Revelation 3:4-5 "Yet you have still a few names in Sardis, people who have not soiled their garments. and they will walk with me in white, for they are worthy. The one who conquers will be clothed thus in white garments,and I will never blot his name out of the book of life. I will confess his name before my Father and before his angels."
Thursday, September 9, 2010
God's Hand In It All
This week has been crazy. Crazy in a good way. Once I returned home from up North things just have been falling into place, one after the other. As a friend told me yesterday, "See, God just knows, so much better than you do."

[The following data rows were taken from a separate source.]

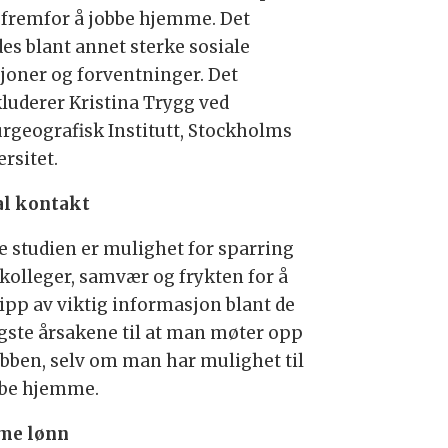
, fremfor å jobbe hjemme. Det
des blant annet sterke sosiale
sjoner og forventninger. Det
luderer Kristina Trygg ved
urgeografisk Institutt, Stockholms
rsitet.
al kontakt
ge studien er mulighet for sparring
kolleger, samvær og frykten for å
lipp av viktig informasjon blant de
igste årsakene til at man møter opp
obben, selv om man har mulighet til
bbe hjemme.
me lønn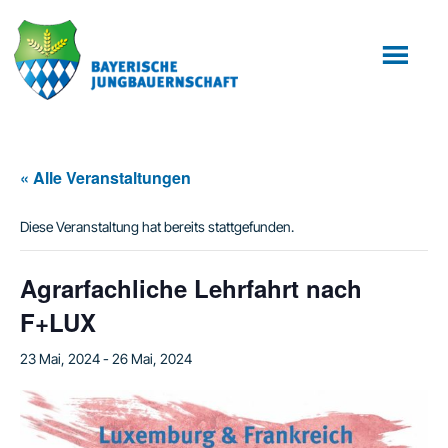
Zum
Zur
Inhalt
Fußzeile
springen
springen
« Alle Veranstaltungen
Diese Veranstaltung hat bereits stattgefunden.
Agrarfachliche Lehrfahrt nach
F+LUX
23 Mai, 2024
-
26 Mai, 2024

I got a call from my nanny mom yesterday basically telling me, get ready I could be called any day..Her principal called her yesterday telling her she just filled out a reference form for her, meaning she is the next one on the list to be called for a teaching job. At the beginning of this week, I potentially just had one job, now quite possibly within the next few weeks, I could be working two.
Then this morning I got a text from my friend Jill, whom I was supposed to babysit her 3 children tonight, saying that her meeting got cancelled and didn't need me to come. About 2 hours later after my morning run, I got a call from Mary, the salon owner, whom I am supposed to have my "interview" with on Saturday morning,asking if I was available tonight to come in, and go over things, so that on Saturday morning I can join the staff meeting, and meet the staff. After I agreed, I was reflecting on how this is just God's hand in it all, He knows. He knew that Jill was going to cancel, so that I could go in and do this interview. This is just so the Lord's hand displayed so clearly for me. What an amazing God we have.
I just think back to just like a week ago, worrying about whats gonna happen next, and what the Lord is trying to teach me and do in me. I think one of the things He is/was trying to teach me comes from Psalm 46:10a 'Be still and know that I am God.'..I think He just wanted me to stop worrying and fluttering around, thinking "O my gosh whats going on, what I am I doing, I am a failure at life"...(ok maybe I didn't go THAT far ;) He just wanted/wants me to BE STILL AND KNOW. Such a simple concept yet, so hard to do I feel like. I am still learning and growing through all of this. Yet He is God. I praise and thank Him for who He is. His power, His sovereignty, His direction, His faithfulness, His grace.
I have cookies in the oven that I am pretty sure I just messed up. I must go. Happy Thursday.